Spark on MaxCompute supports three running modes: local, cluster, and DataWorks.
Local mode
Spark on MaxCompute allows you to debug jobs in local mode that is used in native Spark.
- Create a MaxCompute project and obtain the AccessKey ID and AccessKey secret of the account that can be used to access the MaxCompute project.
- Download the Spark on MaxCompute client.
- Prepare environment variables.
- Configure the spark-defaults.conf file.
- Download and compile a demo project template.
## Java/Scala
cd $SPARK_HOME
./bin/spark-submit --master local[4] --class com.aliyun.odps.spark.examples.SparkPi \
/path/to/odps-spark-examples/spark-examples/target/spark-examples-2.0.0-SNAPSHOT-shaded.jar
## PySpark
cd $SPARK_HOME
./bin/spark-submit --master local[4] \
/path/to/odps-spark-examples/spark-examples/src/main/python/odps_table_rw.py
Precautions
- In local mode, Tunnel is used to read data from and write data to MaxCompute tables. As a result, the read and write operations in local mode are slower than those in YARN cluster mode.

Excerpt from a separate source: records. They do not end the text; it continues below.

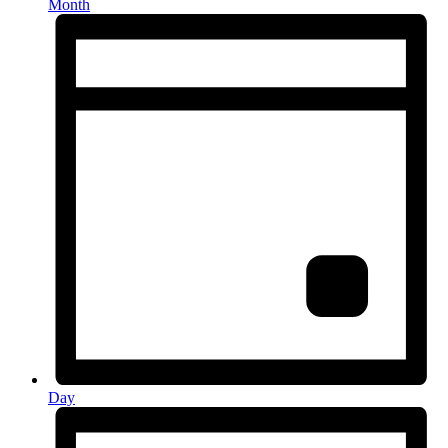
Month
Day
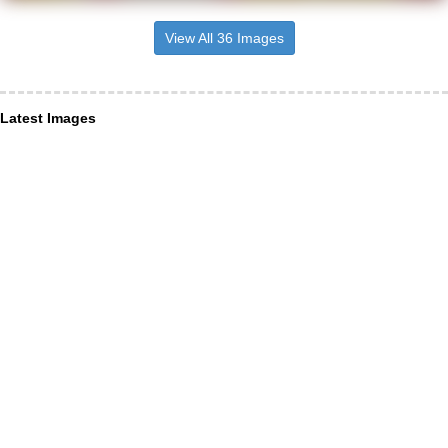
View All 36 Images
Latest Images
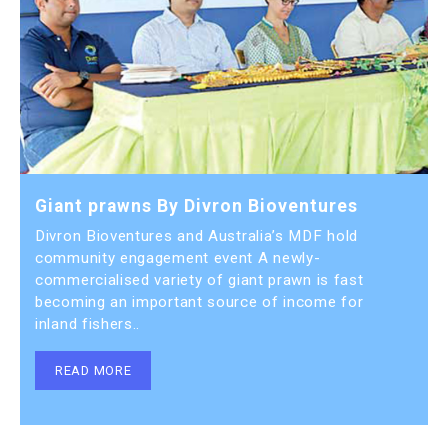
Giant prawns By Divron Bioventures
Divron Bioventures and Australia’s MDF hold
community engagement event A newly-
commercialised variety of giant prawn is fast
becoming an important source of income for
inland fishers..
READ MORE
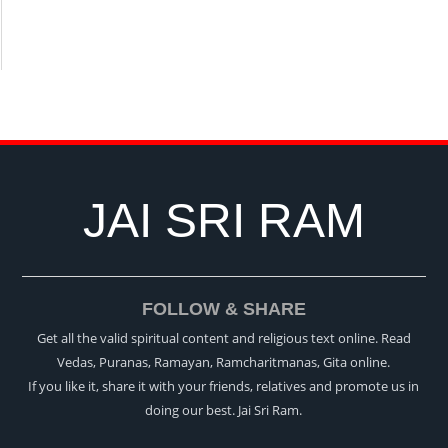
JAI SRI RAM
FOLLOW & SHARE
Get all the valid spiritual content and religious text online. Read
Vedas, Puranas, Ramayan, Ramcharitmanas, Gita online.
If you like it, share it with your friends, relatives and promote us in
doing our best. Jai Sri Ram.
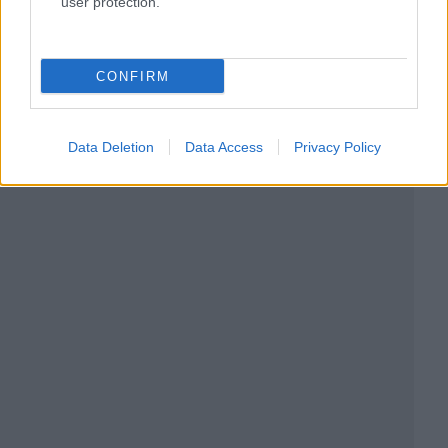
user protection.
CONFIRM
Data Deletion
Data Access
Privacy Policy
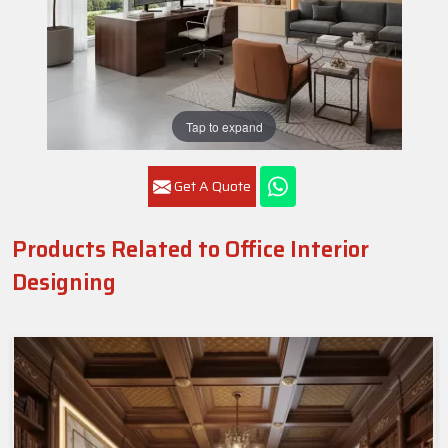
Tap to expand
Get A Quote
Products Related to Office Interior
Designing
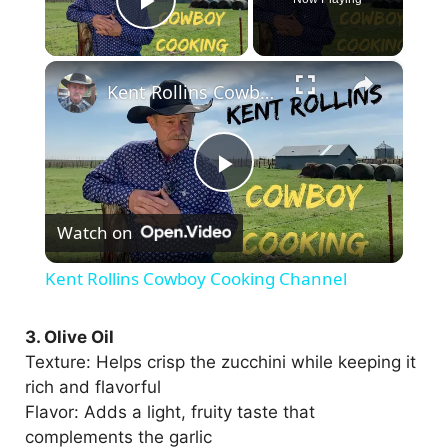
Play Video
×
Kent Rollins Cowboy Cooking Channel
P
Watch on
l
Kent Rollins Cowboy Cooking Channel
a
3. Olive Oil
Texture: Helps crisp the zucchini while keeping it
y
rich and flavorful
Flavor: Adds a light, fruity taste that
V
complements the garlic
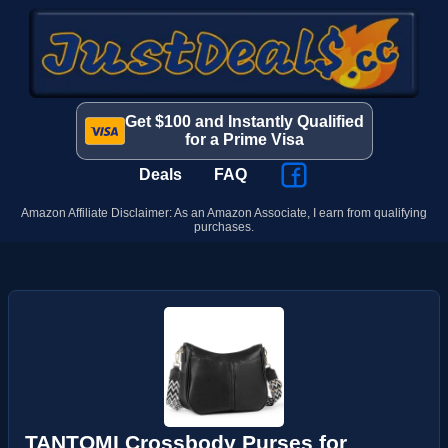
Get $100 and Instantly Qualified
for a Prime Visa
Deals
FAQ
Amazon Affiliate Disclaimer: As an Amazon Associate, I earn from qualifying
purchases.
TANTOMI Crossbody Purses for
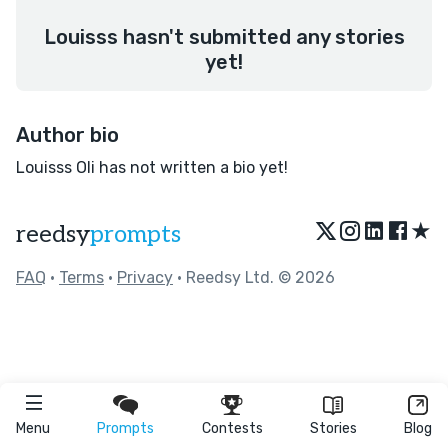
Louisss hasn't submitted any stories
yet!
Author bio
Louisss Oli has not written a bio yet!
★
reedsy
prompts
FAQ
•
Terms
•
Privacy
• Reedsy Ltd. © 2026
Menu
Prompts
Contests
Stories
Blog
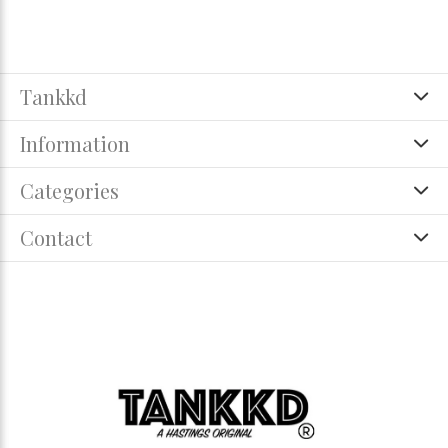
Tankkd
Information
Categories
Contact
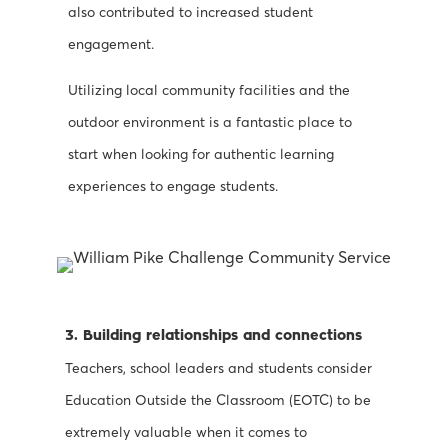
also contributed to increased student
engagement.
Utilizing local community facilities and the
outdoor environment is a fantastic place to
start when looking for authentic learning
experiences to engage students.
3. Building relationships and connections
Teachers, school leaders and students consider
Education Outside the Classroom (EOTC) to be
extremely valuable when it comes to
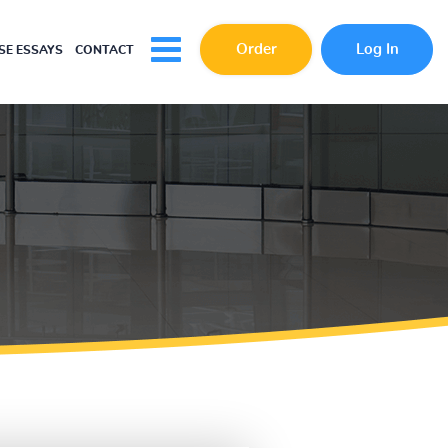
Order
Log In
E ESSAYS
CONTACT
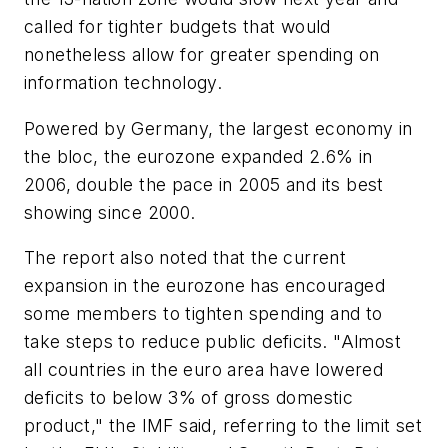
called for tighter budgets that would
nonetheless allow for greater spending on
information technology.
Powered by Germany, the largest economy in
the bloc, the eurozone expanded 2.6% in
2006, double the pace in 2005 and its best
showing since 2000.
The report also noted that the current
expansion in the eurozone has encouraged
some members to tighten spending and to
take steps to reduce public deficits. "Almost
all countries in the euro area have lowered
deficits to below 3% of gross domestic
product," the IMF said, referring to the limit set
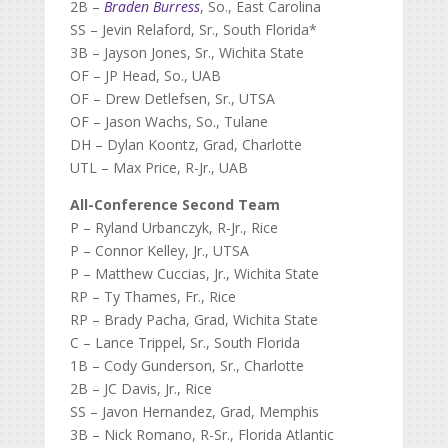
2B –
Braden Burress
, So., East Carolina
SS – Jevin Relaford, Sr., South Florida*
3B – Jayson Jones, Sr., Wichita State
OF – JP Head, So., UAB
OF – Drew Detlefsen, Sr., UTSA
OF – Jason Wachs, So., Tulane
DH – Dylan Koontz, Grad, Charlotte
UTL – Max Price, R-Jr., UAB
All-Conference Second Team
P – Ryland Urbanczyk, R-Jr., Rice
P – Connor Kelley, Jr., UTSA
P – Matthew Cuccias, Jr., Wichita State
RP – Ty Thames, Fr., Rice
RP – Brady Pacha, Grad, Wichita State
C – Lance Trippel, Sr., South Florida
1B – Cody Gunderson, Sr., Charlotte
2B – JC Davis, Jr., Rice
SS – Javon Hernandez, Grad, Memphis
3B – Nick Romano, R-Sr., Florida Atlantic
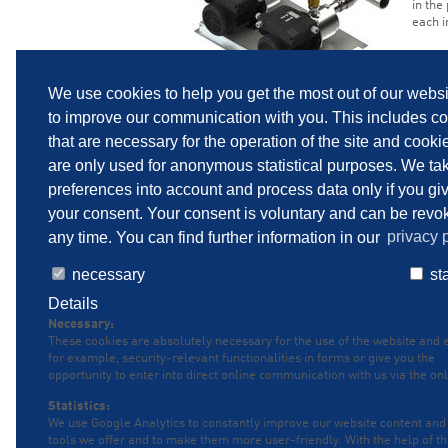
in the
each i
We use cookies to help you get the most out of our webs
to improve our communication with you. This includes c
that are necessary for the operation of the site and cooki
are only used for anonymous statistical purposes. We ta
preferences into account and process data only if you gi
your consent. Your consent is voluntary and can be revo
any time. You can find further information in our
privacy p
necessary
sta
SITEMAP
IMPRINT
PRIVACY POLICY
P
Details
Necessary:
These cookies are absolutely necessary for the use of the website and 
for example, security-relevant functionalities in forms or give you the
opportunity to enter into direct online communication with us via the onl
Statistics:
We use Google Analytics to constantly improve our website content and
tools we offer and to make them more user-friendly. With the help of t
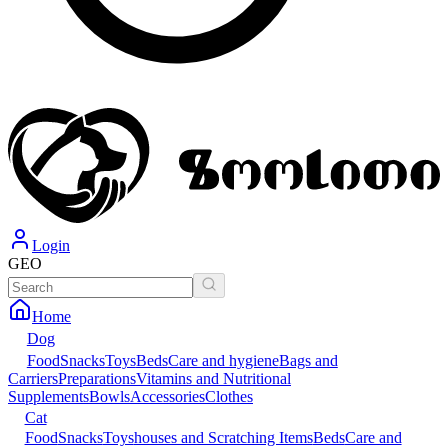
Login
GEO
Home
Dog
Food
Snacks
Toys
Beds
Care and hygiene
Bags and
Carriers
Preparations
Vitamins and Nutritional
Supplements
Bowls
Accessories
Clothes
Cat
Food
Snacks
Toys
houses and Scratching Items
Beds
Care and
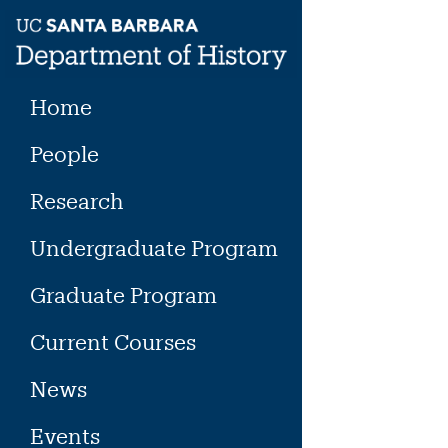
Skip
to
content
Home
People
Research
Undergraduate Program
Graduate Program
Current Courses
News
Events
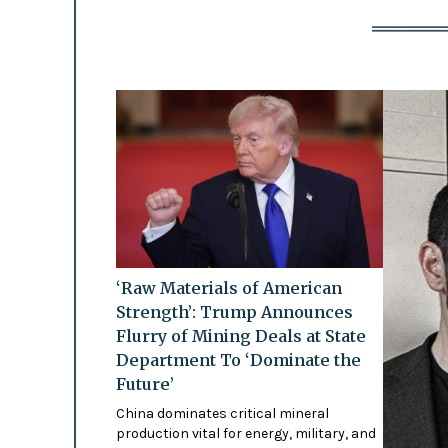
‘Raw Materials of American
Strength’: Trump Announces
Flurry of Mining Deals at State
Department To ‘Dominate the
Future’
China dominates critical mineral
production vital for energy, military, and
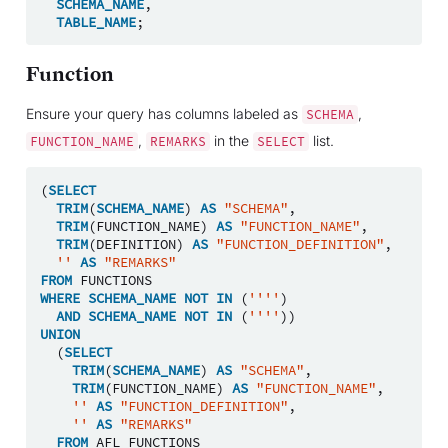
SCHEMA_NAME
,
TABLE_NAME
;
Function
Ensure your query has columns labeled as
,
SCHEMA
,
in the
list.
FUNCTION_NAME
REMARKS
SELECT
(
SELECT
TRIM
(
SCHEMA_NAME
)
AS
"SCHEMA"
,
TRIM
(
FUNCTION_NAME
)
AS
"FUNCTION_NAME"
,
TRIM
(
DEFINITION
)
AS
"FUNCTION_DEFINITION"
,
''
AS
"REMARKS"
FROM
FUNCTIONS
WHERE
SCHEMA_NAME
NOT
IN
(
''''
)
AND
SCHEMA_NAME
NOT
IN
(
''''
))
UNION
(
SELECT
TRIM
(
SCHEMA_NAME
)
AS
"SCHEMA"
,
TRIM
(
FUNCTION_NAME
)
AS
"FUNCTION_NAME"
,
''
AS
"FUNCTION_DEFINITION"
,
''
AS
"REMARKS"
FROM
AFL_FUNCTIONS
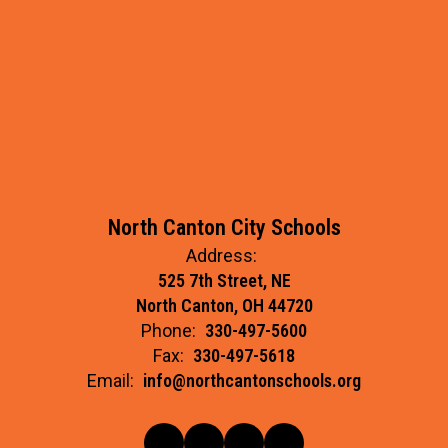
North Canton City Schools
Address:
525 7th Street, NE
North Canton, OH 44720
Phone:
330-497-5600
Fax:
330-497-5618
Email:
info@northcantonschools.org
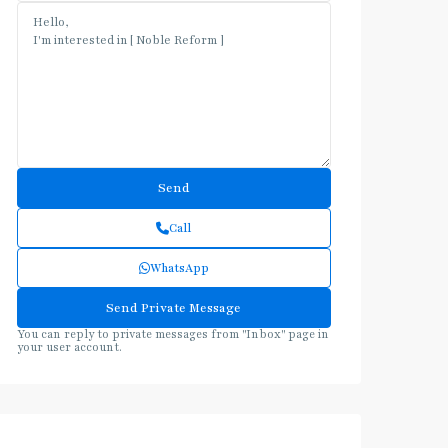
Call
WhatsApp
You can reply to private messages from "Inbox" page in
your user account.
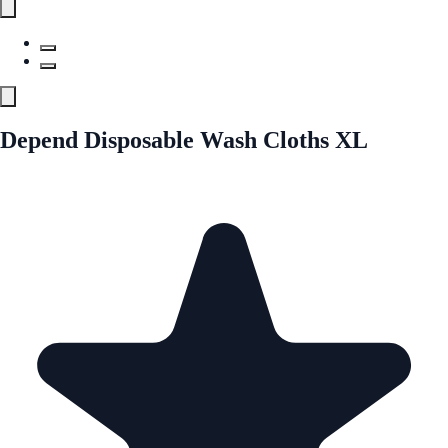
Depend Disposable Wash Cloths XL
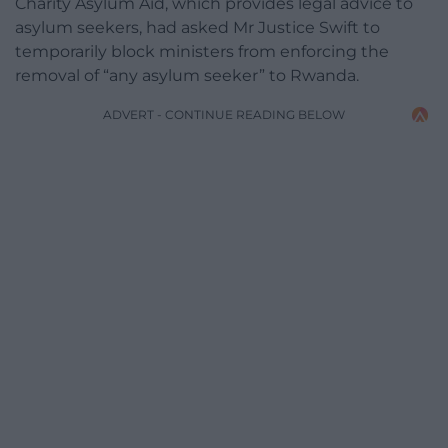
Charity Asylum Aid, which provides legal advice to
asylum seekers, had asked Mr Justice Swift to
temporarily block ministers from enforcing the
removal of “any asylum seeker” to Rwanda.
ADVERT - CONTINUE READING BELOW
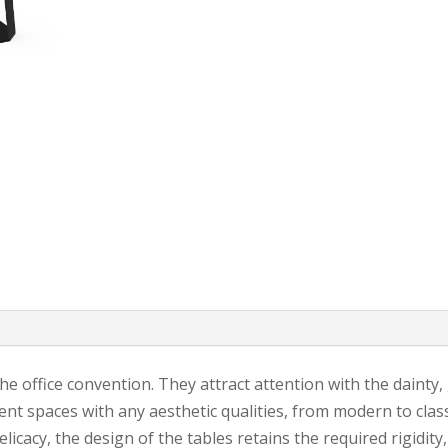
 office convention. They attract attention with the dainty,
nt spaces with any aesthetic qualities, from modern to classi
elicacy, the design of the tables retains the required rigidity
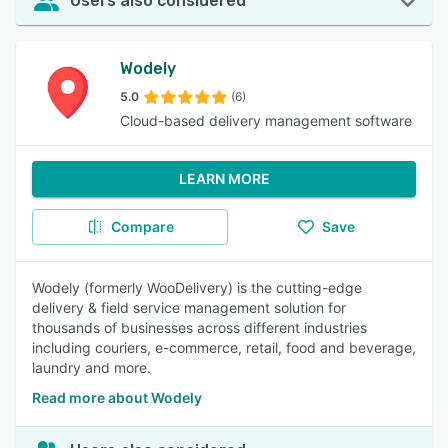
Users also considered
Wodely
5.0
(6)
Cloud-based delivery management software
LEARN MORE
Compare
Save
Wodely (formerly WooDelivery) is the cutting-edge
delivery & field service management solution for
thousands of businesses across different industries
including couriers, e-commerce, retail, food and beverage,
laundry and more.
Read more about Wodely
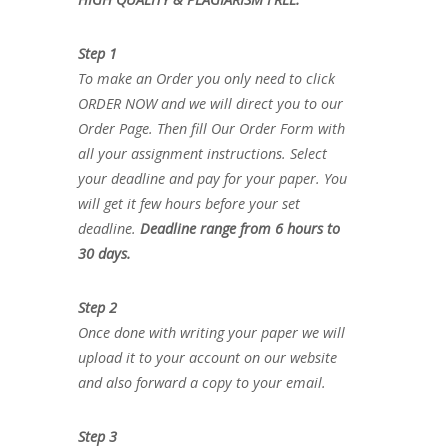
Step 1
To make an Order you only need to click
ORDER NOW and we will direct you to our
Order Page. Then fill Our Order Form with
all your assignment instructions. Select
your deadline and pay for your paper. You
will get it few hours before your set
deadline.
Deadline range from 6 hours to
30 days.
Step 2
Once done with writing your paper we will
upload it to your account on our website
and also forward a copy to your email.
Step 3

- In local mode, Spark on MaxCompute is run on your on-premises machine. Therefore,
you may encounter the situation that you can access Spark on MaxCompute that runs
in local mode over a virtual private cloud (VPC), but you cannot access Spark on MaxCompute
that runs in YARN cluster mode over a VPC.
In local mode, the network is not isolated. However, in YARN cluster mode, the network is isolated, and you must configure the required parameters for access over a VPC.
- In local mode, you must use a public endpoint to access Spark on MaxCompute over a VPC. However, in YARN cluster mode, you must use an internal endpoint to access Spark on MaxCompute over a VPC. For more information about how to obtain an endpoint, see Configure endpoints.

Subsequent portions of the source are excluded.